Is GitHub's Copilot as Bad as Humans at Introducing Vulnerabilities in Code?
论文作者
论文摘要
深度学习的几个进步已成功地应用于软件开发过程。最新感兴趣的是使用神经语言模型来构建有助于编写代码的工具,例如副驾驶。在本文中,我们从安全角度对副驾驶生成的代码进行了比较的经验分析。这项研究的目的是确定副驾驶是否与人类开发人员一样糟糕。我们调查了Copilot是否有可能引入与人类开发人员相同的软件漏洞。
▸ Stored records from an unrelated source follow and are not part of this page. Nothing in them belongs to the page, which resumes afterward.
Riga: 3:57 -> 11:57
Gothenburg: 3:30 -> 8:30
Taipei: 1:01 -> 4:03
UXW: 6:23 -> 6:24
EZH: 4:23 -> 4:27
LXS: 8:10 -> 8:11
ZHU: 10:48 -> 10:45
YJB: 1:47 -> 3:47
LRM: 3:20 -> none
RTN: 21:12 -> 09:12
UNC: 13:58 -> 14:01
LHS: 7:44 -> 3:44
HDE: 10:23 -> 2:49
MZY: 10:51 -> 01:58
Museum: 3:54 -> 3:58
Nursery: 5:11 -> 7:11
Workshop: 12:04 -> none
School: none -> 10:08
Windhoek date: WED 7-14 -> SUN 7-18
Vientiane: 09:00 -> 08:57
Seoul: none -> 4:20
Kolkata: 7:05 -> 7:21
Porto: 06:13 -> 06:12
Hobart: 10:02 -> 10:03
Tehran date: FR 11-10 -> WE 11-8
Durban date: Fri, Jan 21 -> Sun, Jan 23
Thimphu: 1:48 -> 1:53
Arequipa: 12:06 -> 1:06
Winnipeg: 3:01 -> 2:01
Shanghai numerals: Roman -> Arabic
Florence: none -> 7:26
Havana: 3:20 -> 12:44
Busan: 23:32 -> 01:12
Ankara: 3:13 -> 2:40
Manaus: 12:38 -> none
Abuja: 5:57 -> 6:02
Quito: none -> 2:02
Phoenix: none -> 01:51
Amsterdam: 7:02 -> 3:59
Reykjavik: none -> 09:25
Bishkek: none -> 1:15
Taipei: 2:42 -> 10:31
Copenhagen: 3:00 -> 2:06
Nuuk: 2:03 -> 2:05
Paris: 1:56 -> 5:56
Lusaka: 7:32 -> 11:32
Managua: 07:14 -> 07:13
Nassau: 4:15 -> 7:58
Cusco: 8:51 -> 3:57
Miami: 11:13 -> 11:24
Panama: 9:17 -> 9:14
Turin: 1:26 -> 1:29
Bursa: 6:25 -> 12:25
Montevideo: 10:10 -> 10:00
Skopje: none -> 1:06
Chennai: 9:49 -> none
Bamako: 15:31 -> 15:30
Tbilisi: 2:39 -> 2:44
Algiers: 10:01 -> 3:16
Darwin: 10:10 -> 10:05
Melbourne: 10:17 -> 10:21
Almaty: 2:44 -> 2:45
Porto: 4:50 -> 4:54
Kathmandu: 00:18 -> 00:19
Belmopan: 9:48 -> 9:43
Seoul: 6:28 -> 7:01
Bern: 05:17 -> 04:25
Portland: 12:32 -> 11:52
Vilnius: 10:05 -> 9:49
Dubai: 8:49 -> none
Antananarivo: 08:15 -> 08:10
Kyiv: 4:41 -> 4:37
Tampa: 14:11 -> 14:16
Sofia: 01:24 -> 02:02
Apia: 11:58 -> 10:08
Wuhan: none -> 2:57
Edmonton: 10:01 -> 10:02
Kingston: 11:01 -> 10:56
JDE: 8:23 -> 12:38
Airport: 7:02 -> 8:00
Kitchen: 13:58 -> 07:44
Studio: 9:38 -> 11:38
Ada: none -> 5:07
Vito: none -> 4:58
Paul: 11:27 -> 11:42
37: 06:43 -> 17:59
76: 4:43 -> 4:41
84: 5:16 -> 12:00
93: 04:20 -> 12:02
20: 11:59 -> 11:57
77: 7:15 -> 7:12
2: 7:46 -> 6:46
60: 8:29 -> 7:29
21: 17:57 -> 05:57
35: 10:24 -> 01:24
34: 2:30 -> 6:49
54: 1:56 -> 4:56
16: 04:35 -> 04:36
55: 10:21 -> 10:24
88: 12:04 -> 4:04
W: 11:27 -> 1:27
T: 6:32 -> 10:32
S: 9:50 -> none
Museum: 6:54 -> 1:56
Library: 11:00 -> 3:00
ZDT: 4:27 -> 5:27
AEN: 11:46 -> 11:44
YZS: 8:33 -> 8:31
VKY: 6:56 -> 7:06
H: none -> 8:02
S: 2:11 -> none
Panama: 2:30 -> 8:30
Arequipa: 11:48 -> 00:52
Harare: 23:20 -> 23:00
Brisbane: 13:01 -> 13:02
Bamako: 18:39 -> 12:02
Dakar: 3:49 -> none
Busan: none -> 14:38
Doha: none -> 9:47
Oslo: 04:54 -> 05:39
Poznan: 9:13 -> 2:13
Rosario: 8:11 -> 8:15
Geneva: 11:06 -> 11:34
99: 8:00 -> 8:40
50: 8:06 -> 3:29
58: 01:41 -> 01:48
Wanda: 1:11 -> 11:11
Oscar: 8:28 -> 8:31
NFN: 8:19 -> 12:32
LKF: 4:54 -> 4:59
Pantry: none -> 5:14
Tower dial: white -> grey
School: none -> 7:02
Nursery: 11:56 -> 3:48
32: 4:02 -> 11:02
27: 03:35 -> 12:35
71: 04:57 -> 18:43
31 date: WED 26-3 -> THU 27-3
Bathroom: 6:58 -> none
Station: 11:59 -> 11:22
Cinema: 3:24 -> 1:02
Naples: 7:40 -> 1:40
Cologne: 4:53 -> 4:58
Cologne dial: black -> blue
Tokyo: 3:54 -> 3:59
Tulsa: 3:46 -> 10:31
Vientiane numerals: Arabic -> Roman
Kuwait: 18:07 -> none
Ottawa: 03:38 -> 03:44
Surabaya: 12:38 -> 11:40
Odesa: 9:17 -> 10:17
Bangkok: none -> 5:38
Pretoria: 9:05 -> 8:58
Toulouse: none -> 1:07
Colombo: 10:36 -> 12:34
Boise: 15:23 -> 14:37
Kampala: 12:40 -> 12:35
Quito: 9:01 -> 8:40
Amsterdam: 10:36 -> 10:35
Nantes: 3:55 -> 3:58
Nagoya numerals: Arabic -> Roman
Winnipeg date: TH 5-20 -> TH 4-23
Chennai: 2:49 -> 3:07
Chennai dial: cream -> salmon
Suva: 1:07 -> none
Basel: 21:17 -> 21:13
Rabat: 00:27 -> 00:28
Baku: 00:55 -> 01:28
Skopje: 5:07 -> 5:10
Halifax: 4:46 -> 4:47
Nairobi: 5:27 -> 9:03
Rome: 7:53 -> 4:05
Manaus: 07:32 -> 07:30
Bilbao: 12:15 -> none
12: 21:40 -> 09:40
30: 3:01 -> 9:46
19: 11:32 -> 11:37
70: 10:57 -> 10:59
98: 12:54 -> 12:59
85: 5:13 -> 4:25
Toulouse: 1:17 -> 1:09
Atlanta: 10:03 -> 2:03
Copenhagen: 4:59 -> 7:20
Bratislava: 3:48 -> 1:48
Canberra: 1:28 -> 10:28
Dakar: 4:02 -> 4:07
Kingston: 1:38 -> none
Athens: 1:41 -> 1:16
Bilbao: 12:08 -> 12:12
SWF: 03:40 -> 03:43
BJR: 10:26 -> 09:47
使用C/C ++漏洞的数据集,我们提示Copilot在导致人类开发人员引入漏洞的情况下生成建议。根据原始漏洞或修复的重新引入,对这些建议进行了两阶段的检查和分类。我们发现Copilot在以25%的速度复制固定代码的同时,在大约33%的时间内复制原始脆弱的代码。但是,这种行为并不一致:副驾驶比其他行为更有可能引入某些类型的漏洞,并且更有可能生成脆弱的代码,以响应与较旧的漏洞相对应的提示。总体而言,鉴于在大量情况下,它没有复制人类开发人员先前引入的漏洞,我们得出结论,尽管在各种漏洞类型中的表现不同,但在代码中引入漏洞时的副作用并不像人类开发人员那样糟糕。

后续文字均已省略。